Когда та открыла глаза, Лайма торжественно подвела ее к зеркалу и облегченно улыбнулась, увидев, как засияли от радости глаза дочери.
— Откуда это у тебя? — ахнула Рута. — Ты никогда не носила.
— Ну и что? — глубоко затянулась дымом и встряхнула свалявшимися седыми волосами Лайма. — Берегла на черный день. Как когда-то твоя бабушка его хранила. Теперь наступил мой черный день. Я остаюсь одна… А ты будешь жить где-то далеко— далеко… И когда у тебя будет дочь и она вырастет и пошлет тебя к черту, отдашь ей этот бриллиант… Как эстафету… В мире все повторяется…
Мы уезжали из Каунаса дождливым осенним днем. Лайма с утра так напилась, что на вокзал ее взять не было никакой возможности. Она валялась в пальто на кровати с запекшимися серыми губами и глубоко запавшими глазами, закрытыми восковыми веками с черной пыльцой краски на ресницах. И только хриплое, булькающее дыхание отличало ее от трупа. Мы и попрощались с ней как с покойницей. И я и Рута. Поцеловали спящую в восковой лоб и быстро вышли, вытирая пальцами глаза.
Нас провожали несколько моих старых друзей: евреи-музыканты из ресторанных оркестров, еще не решившие сами, ехать или не ехать. Они волновались, пожалуй, больше, чем мы, в душе примеривая на себя наш отъезд, и по их взвинченным нервным лицам я понял, что они не намного дольше моего засидятся в Каунасе. Они без толку суетились, многократно обнимались и целовались со мной и плакали, не стыдясь слез.

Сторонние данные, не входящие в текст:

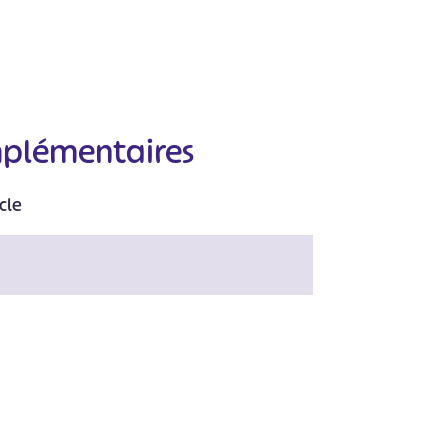
mplémentaires
cle
#
#
#
#
#
#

Лишь два человека из провожавших вели себя спокойно и деловито: таскали чемоданы, погрузили их в вагон, оформили квитанции на багаж, купили мне с Рутой на дорогу поесть в вокзальном буфете. Это были два нееврея. Винцас, дедушка Руты, и совсем опустившийся Григорий Иванович Таратута в грязном, замызганном пиджаке и рваных ботинках. Он снова не имел жилья. Буфетчица Соня вытолкала его взашей и отобрала ключи от квартиры. В этот день он не взял ни капли в рот и, распоряжаясь погрузкой, по старой привычке зычно гаркал на железнодорожных служащих, распекая их за нерадивость, как он это делал во времена своего комендантства.